Zaghloul Nahla, Singh Neel Kamal, Xu Weihuang, Lagnese Kaitlyn, Sura Livia, Roig Juan Carlos, Albayram Mehmet, Rajderkar Dhanashree, Wynn James L, Zare Alina, Weiss Michael D
Division of Neonatology, Department of Pediatrics, University of Florida, Gainesville, FL, United States.
Department of Electrical and Computer Engineering, University of Florida, Gainesville, FL, United States.
Front Pediatr. 2025 Aug 29;13:1617155. doi: 10.3389/fped.2025.1617155. eCollection 2025.
Neonatal encephalopathy (NE) is a significant cause of neurodevelopmental impairment, with therapeutic hypothermia (TH) being the current standard of care for mitigating brain injury in affected neonates. Despite advances, there is a critical need for early, reliable biomarkers that can predict brain injury severity and long-term outcomes, particularly during the 72-h hypothermia window.
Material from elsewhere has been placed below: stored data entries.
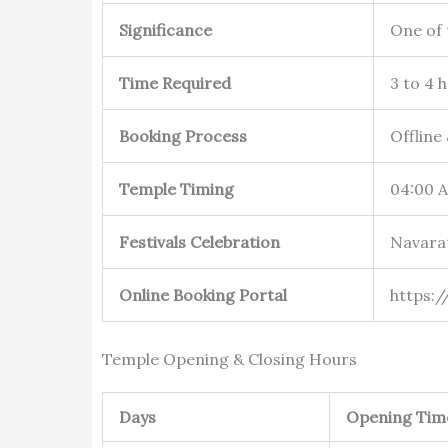
Significance
One of 
Time Required
3 to 4 
Booking Process
Offline
Temple Timing
04:00 
Festivals Celebration
Navarat
Online Booking Portal
https:/
Temple Opening & Closing Hours
Days
Opening Tim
This study explores the potential of digital biomarkers derived from continuous bedside physiologic monitoring to predict MRI-confirmed brain injury in neonates with NE.
We collected continuous physiologic data from 138 neonates undergoing TH, including heart rate, systemic oxygen saturation (SpO₂), cerebral oxygen saturation (rcSO₂), systolic and diastolic blood pressure, and mean arterial pressure (MAP). Using a Long Short-Term Memory (LSTM) neural network, we developed predictive models to classify neonates into no/mild or moderate/severe brain injury groups based on MRI findings. Model performance was evaluated at 24 and 48 h of data collection. An ablation study was conducted to assess the relative importance of individual biomarkers.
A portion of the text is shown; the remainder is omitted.